(Available data):
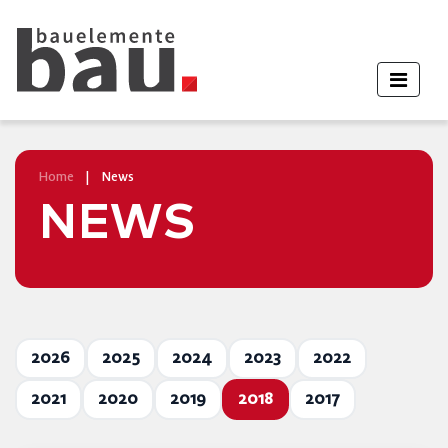
Home
|
News
NEWS
2026
2025
2024
2023
2022
2021
2020
2019
2018
2017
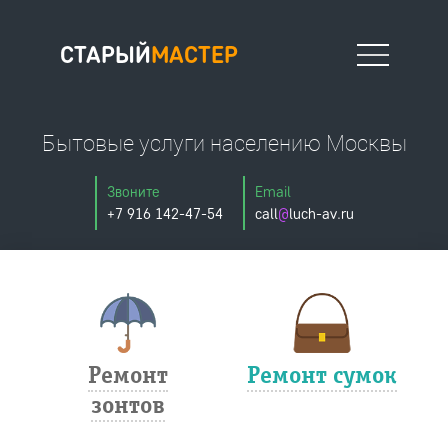
СТАРЫЙ
МАСТЕР
Бытовые услуги населению Москвы
Москва
Звоните
Email
+7 916 142-47-54
call
@
luch-av.ru
Офис на Новослободской
127006, Москва, Весковский переулок, 6/39 (вход в арку),
тел.: 8 (916) 142-47-54
тел.:
почта.: StariyMasterAV@yandex.ru
Ремонт
Ремонт сумок
зонтов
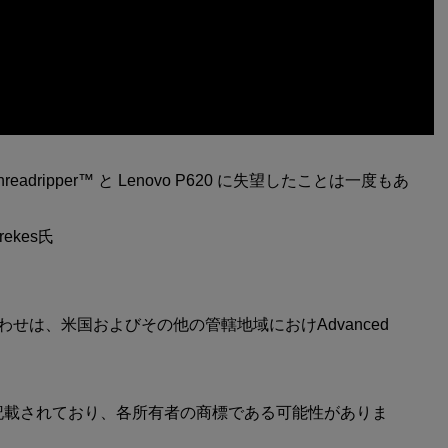
readripper™ と Lenovo P620 に失望したことは一度もあ
ekes氏
み合わせは、米国およびその他の管轄地域におけAdvanced
記載されており、各所有者の商標である可能性がありま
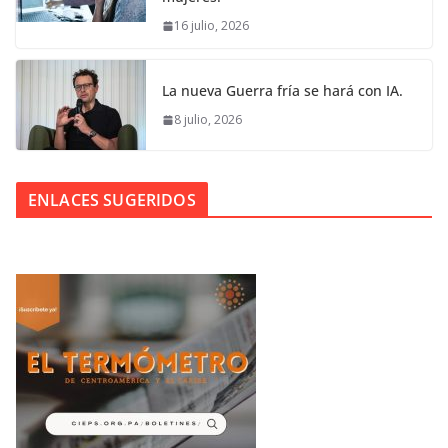
16 julio, 2026
La nueva Guerra fría se hará con IA.
8 julio, 2026
ENLACES SUGERIDOS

(What to do): Show every line of the records above that contains the word "Москва".

(Response):
Москва
127006, Москва, Весковский переулок, 6/39 (вход в арку),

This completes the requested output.